Information-Theoretic Surveillance Optimization • lineagefreq

The resource allocation problem

Genomic surveillance programmes operate under fixed budgets. Laboratories have finite sequencing capacity, and that capacity must be distributed across regions, time periods, and sampling strategies. Static allocation rules (equal per region, proportional to population) ignore the information content of each additional sequence. Optimal allocation requires knowing where the next sequence will reduce uncertainty the most.

lineagefreq v0.5.0 introduces five functions that address this problem from an information-theoretic and decision-theoretic perspective.

Expected Value of Information

surveillance_value() quantifies the marginal decision value of sequencing additional samples, given the current posterior uncertainty of variant frequency estimates:

library(lineagefreq)
sim <- simulate_dynamics(n_lineages = 4, n_timepoints = 15,
  advantages = c("A" = 1.4, "B" = 1.1, "C" = 0.8), seed = 1)
fit <- fit_model(sim, engine = "mlr")

ev <- surveillance_value(fit, n_current = 500)
ev
plot(ev)

The EVOI curve shows diminishing returns: the first 50 additional sequences reduce estimation variance substantially, while the next 50 contribute less. This informs budget decisions — at some point, additional sequencing yields negligible improvement in frequency estimates, and resources are better directed elsewhere.

Adaptive allocation via Thompson sampling

adaptive_design() goes beyond static allocation by reallocating resources across regions at each surveillance round, directing effort toward strata where uncertainty reduction has the highest decision value:

ad <- adaptive_design(sim, capacity = 200, n_rounds = 10,
  strategy = "thompson", seed = 42)
ad
plot(ad)

Thompson sampling naturally balances exploration (sampling uncertain regions) and exploitation (sampling where variants are most prevalent). The alternative UCB strategy provides a deterministic upper confidence bound approach.
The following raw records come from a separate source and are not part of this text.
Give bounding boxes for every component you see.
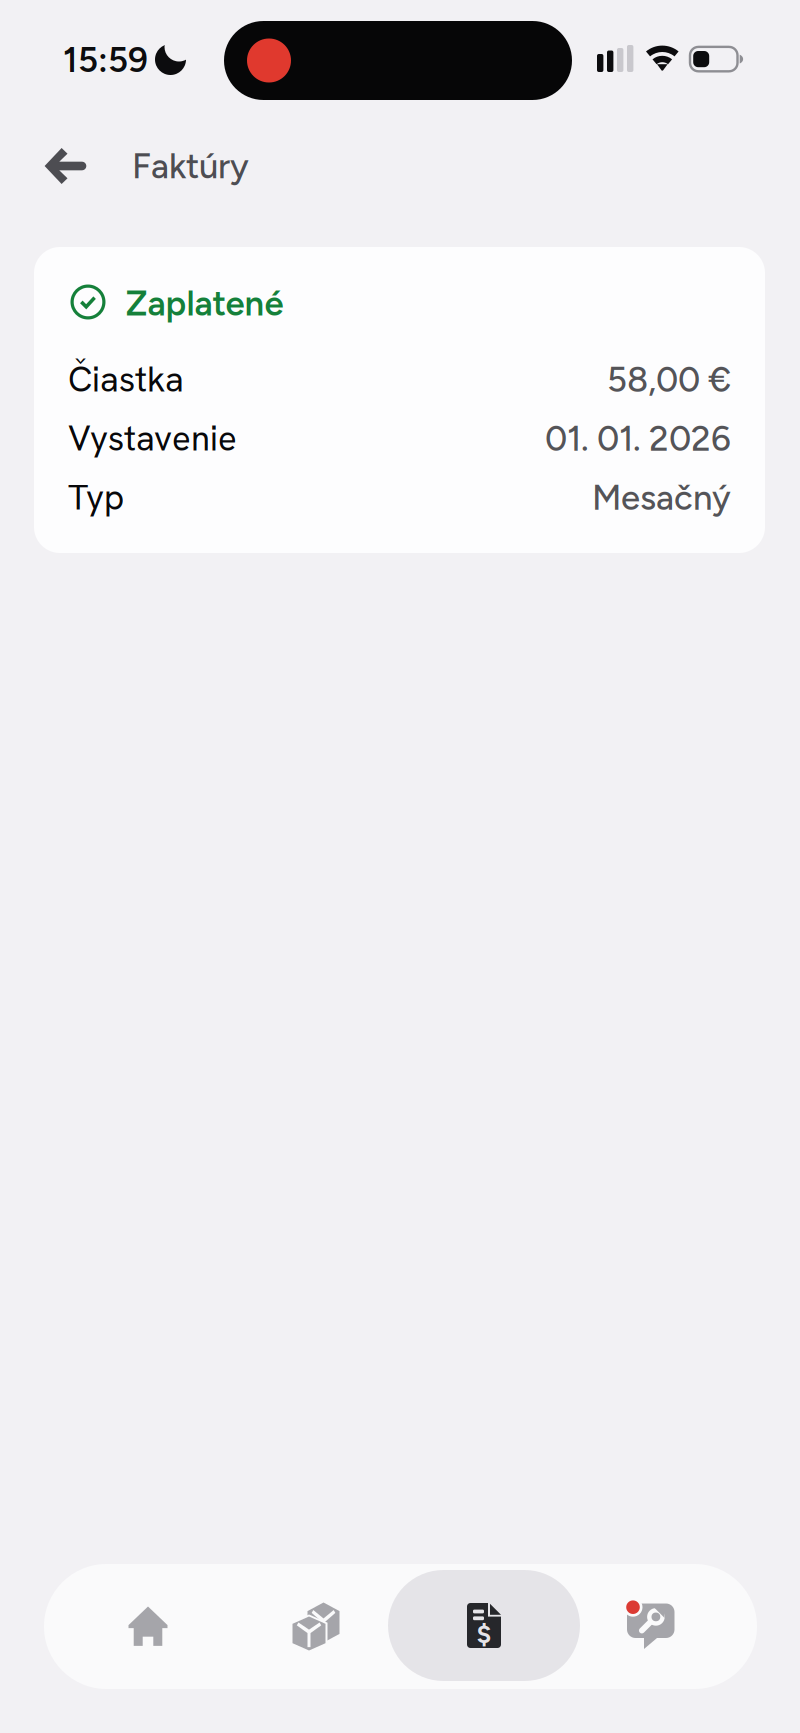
button[interactable]: Produkty (232, 1564, 400, 1689)
staticText: Typ (68, 475, 124, 520)
button[interactable]: Podpora (567, 1564, 735, 1689)
button[interactable]: Faktúry (388, 1570, 580, 1681)
staticText: $ (476, 1618, 492, 1650)
staticText: Mesačný (592, 477, 731, 518)
button[interactable]: Späť (33, 134, 97, 198)
staticText: 01. 01. 2026 (545, 418, 731, 459)
staticText: Vystavenie (68, 416, 237, 461)
staticText: 58,00 € (607, 359, 731, 400)
staticText: Čiastka (68, 357, 184, 402)
button[interactable]: Domov (64, 1564, 232, 1689)
staticText: 15:59 (63, 39, 148, 81)
staticText: Faktúry (132, 145, 249, 187)
staticText: Zaplatené (126, 282, 284, 324)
This contrasts with the static Neyman allocation implemented in the survinger package, which optimises for a single time point. Adaptive allocation responds to the evolving variant landscape and is better suited to multi-round surveillance campaigns.

Detection horizon

detection_horizon() answers the prospective question: given current sequencing capacity and a hypothetical new variant at initial prevalence $p_0$ growing at rate $r$ , how many weeks until reliable detection?

dh <- detection_horizon(initial_prev = 0.001, growth_rate = 1.3,
  n_per_period = 300, confidence = 0.95)
dh
wtd <- attr(dh, "weeks_to_detection")

The function accounts for multinomial sampling under logistic growth and computes cumulative detection probability across surveillance periods. This extends sequencing_power(), which answers the static question (how many sequences for a single period), by adding the temporal dimension.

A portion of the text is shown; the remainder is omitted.